Work to complete:
Output every record exactly and leave each picture out.
--- START ---
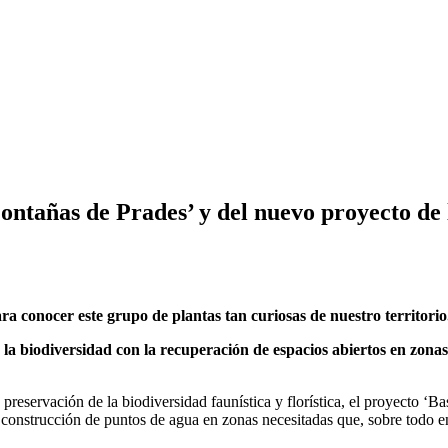
Montañas de Prades’ y del nuevo proyecto de
a conocer este grupo de plantas tan curiosas de nuestro territorio
a biodiversidad con la recuperación de espacios abiertos en zonas 
preservación de la biodiversidad faunística y florística, el proyecto ‘B
va construcción de puntos de agua en zonas necesitadas que, sobre todo e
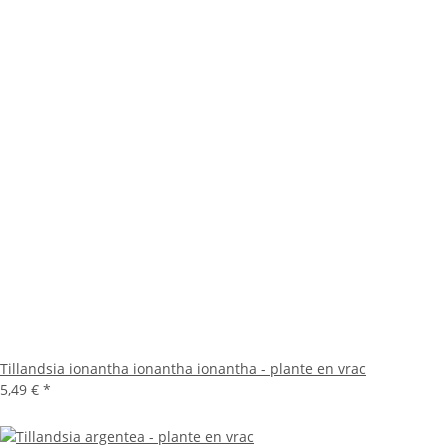
Tillandsia ionantha ionantha ionantha - plante en vrac
5,49 €
*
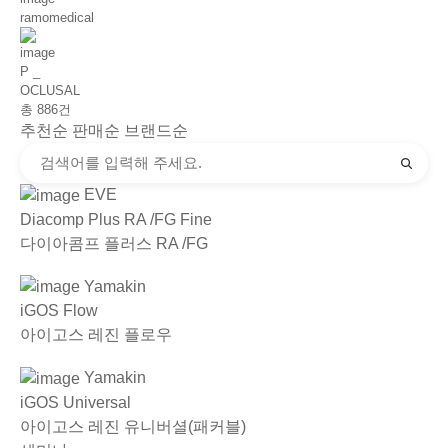
ramomedical
P _
OCLUSAL
총
886
건
추천순
판매순
브랜드순
EVE
Diacomp Plus RA /FG Fine
다이아콤프 플러스 RA /FG
Yamakin
iGOS Flow
아이고스 레진 플로우
Yamakin
iGOS Universal
아이고스 레진 유니버셜(패커블)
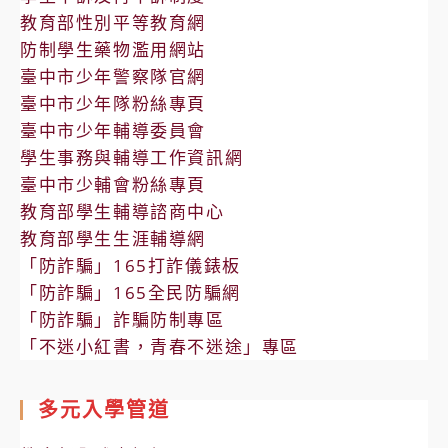
教育部性別平等教育網
防制學生藥物濫用網站
臺中市少年警察隊官網
臺中市少年隊粉絲專頁
臺中市少年輔導委員會
學生事務與輔導工作資訊網
臺中市少輔會粉絲專頁
教育部學生輔導諮商中心
教育部學生生涯輔導網
「防詐騙」165打詐儀錶板
「防詐騙」165全民防騙網
「防詐騙」詐騙防制專區
「不迷小紅書，青春不迷途」專區
多元入學管道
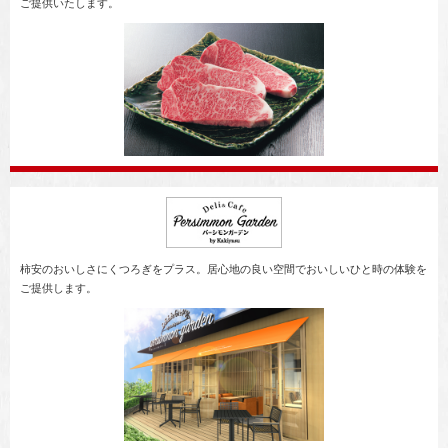
ご提供いたします。
柿安のおいしさにくつろぎをプラス。居心地の良い空間でおいしいひと時の体験を
ご提供します。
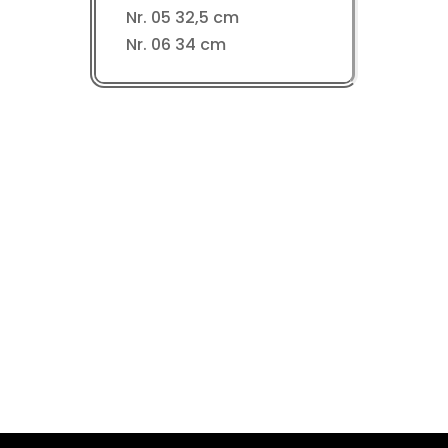
Nr. 05 32,5 cm
Nr. 06 34 cm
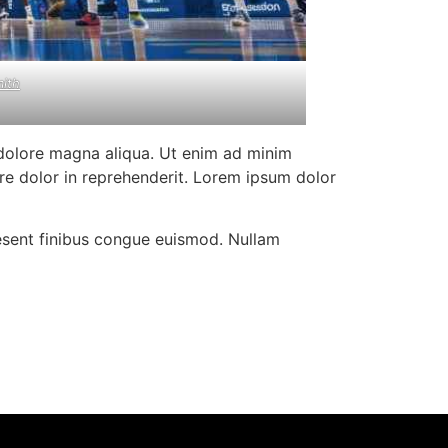
mith
 dolore magna aliqua. Ut enim ad minim
ure dolor in reprehenderit. Lorem ipsum dolor
aesent finibus congue euismod. Nullam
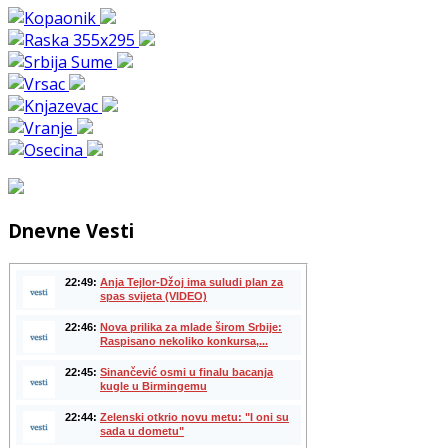
Dnevne Vesti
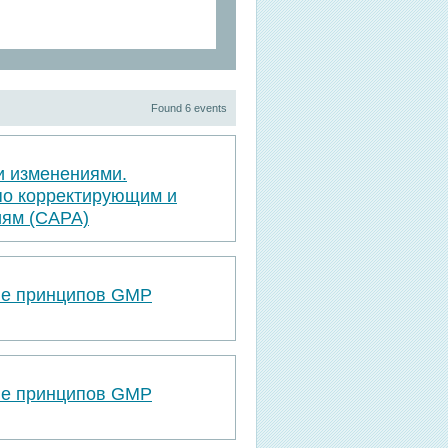
Found 6 events
и изменениями.
по корректирующим и
ям (САРА)
ве принципов GMP
ве принципов GMP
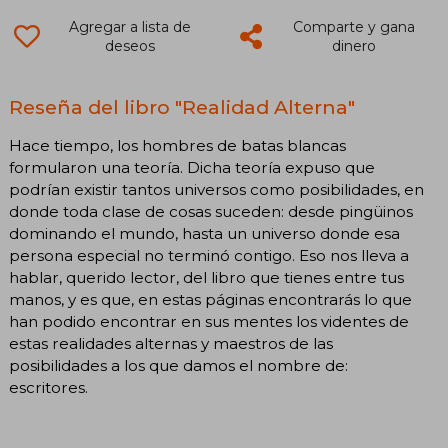
Agregar a lista de
Comparte y gana
deseos
dinero
Reseña del libro "Realidad Alterna"
Hace tiempo, los hombres de batas blancas
formularon una teoría. Dicha teoría expuso que
podrían existir tantos universos como posibilidades, en
donde toda clase de cosas suceden: desde pingüinos
dominando el mundo, hasta un universo donde esa
persona especial no terminó contigo. Eso nos lleva a
hablar, querido lector, del libro que tienes entre tus
manos, y es que, en estas páginas encontrarás lo que
han podido encontrar en sus mentes los videntes de
estas realidades alternas y maestros de las
posibilidades a los que damos el nombre de:
escritores.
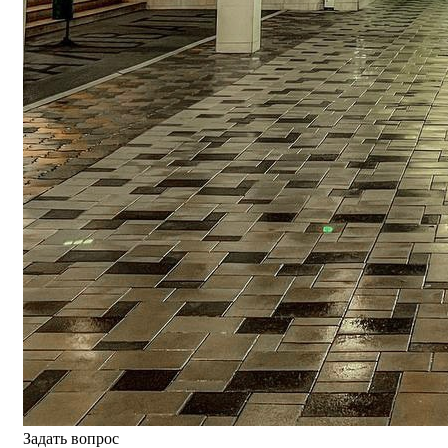
Задать вопрос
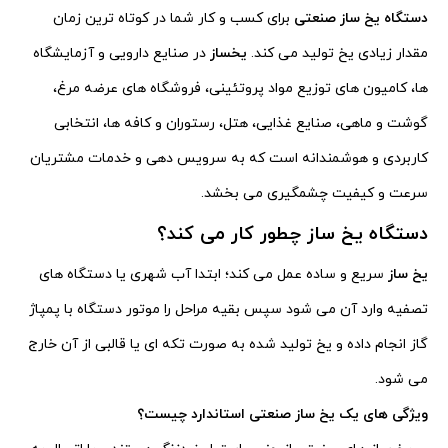
دستگاه یخ ساز صنعتی
برای کسب و کار شما در کوتاه ترین زمان
مقدار زیادی یخ تولید می کند.
یخساز
در صنایع دارویی و آزمایشگاه
ها، کامیون های توزیع مواد پروتئینی، فروشگاه های عرضه مرغ،
گوشت و ماهی، صنایع غذایی، هتل، رستوران و کافه ها، انتخابی
کاربردی و هوشمندانه است که به سرویس دهی و خدمات مشتریان
سرعت و کیفیت چشمگیری می بخشد.
دستگاه یخ ساز چطور کار می کند؟
یخ ساز
سریع و ساده عمل می کند؛ ابتدا آب شهری یا دستگاه های
تصفیه وارد آن می شود سپس بقیه مراحل را موتور دستگاه با پمپاژ
گاز انجام داده و یخ تولید شده به صورت تکه ای یا قالبی از آن خارج
می شود.
ویژگی های یک یخ ساز صنعتی استاندارد چیست؟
--- END ---
Task solution:
Montañas de Prades’ y del nuevo proyecto de
a conocer este grupo de plantas tan curiosas de nuestro territorio
a biodiversidad con la recuperación de espacios abiertos en zonas 
preservación de la biodiversidad faunística y florística, el proyecto ‘B
va construcción de puntos de agua en zonas necesitadas que, sobre todo e
Tillandsia ionantha ionantha ionantha - plante en vrac
5,49 €
*
ramomedical
P _
OCLUSAL
총
886
건
추천순
판매순
브랜드순
EVE
Diacomp Plus RA /FG Fine
다이아콤프 플러스 RA /FG
Yamakin
iGOS Flow
아이고스 레진 플로우
Yamakin
iGOS Universal
아이고스 레진 유니버셜(패커블)
教育部性別平等教育網
防制學生藥物濫用網站
臺中市少年警察隊官網
臺中市少年隊粉絲專頁
臺中市少年輔導委員會
學生事務與輔導工作資訊網
臺中市少輔會粉絲專頁
教育部學生輔導諮商中心
教育部學生生涯輔導網
「防詐騙」165打詐儀錶板
「防詐騙」165全民防騙網
「防詐騙」詐騙防制專區
「不迷小紅書，青春不迷途」專區
多元入學管道
ご提供いたします。
柿安のおいしさにくつろぎをプラス。居心地の良い空間でおいしいひと時の体験を
ご提供します。
Nr. 05 32,5 cm
Nr. 06 34 cm
mith
 dolore magna aliqua. Ut enim ad minim
ure dolor in reprehenderit. Lorem ipsum dolor
aesent finibus congue euismod. Nullam
Dnevne Vesti
Found 6 events
и изменениями.
по корректирующим и
ям (САРА)
ве принципов GMP
ве принципов GMP
Agregar a lista de
Comparte y gana
deseos
dinero
Reseña del libro "Realidad Alterna"
Hace tiempo, los hombres de batas blancas
formularon una teoría. Dicha teoría expuso que
podrían existir tantos universos como posibilidades, en
donde toda clase de cosas suceden: desde pingüinos
dominando el mundo, hasta un universo donde esa
persona especial no terminó contigo. Eso nos lleva a
hablar, querido lector, del libro que tienes entre tus
manos, y es que, en estas páginas encontrarás lo que
han podido encontrar en sus mentes los videntes de
estas realidades alternas y maestros de las
posibilidades a los que damos el nombre de:
escritores.
Задать вопрос
دستگاه یخ ساز صنعتی
برای کسب و کار شما در کوتاه ترین زمان
مقدار زیادی یخ تولید می کند.
یخساز
در صنایع دارویی و آزمایشگاه
ها، کامیون های توزیع مواد پروتئینی، فروشگاه های عرضه مرغ،
گوشت و ماهی، صنایع غذایی، هتل، رستوران و کافه ها، انتخابی
کاربردی و هوشمندانه است که به سرویس دهی و خدمات مشتریان
سرعت و کیفیت چشمگیری می بخشد.
دستگاه یخ ساز چطور کار می کند؟
یخ ساز
سریع و ساده عمل می کند؛ ابتدا آب شهری یا دستگاه های
تصفیه وارد آن می شود سپس بقیه مراحل را موتور دستگاه با پمپاژ
گاز انجام داده و یخ تولید شده به صورت تکه ای یا قالبی از آن خارج
می شود.
ویژگی های یک یخ ساز صنعتی استاندارد چیست؟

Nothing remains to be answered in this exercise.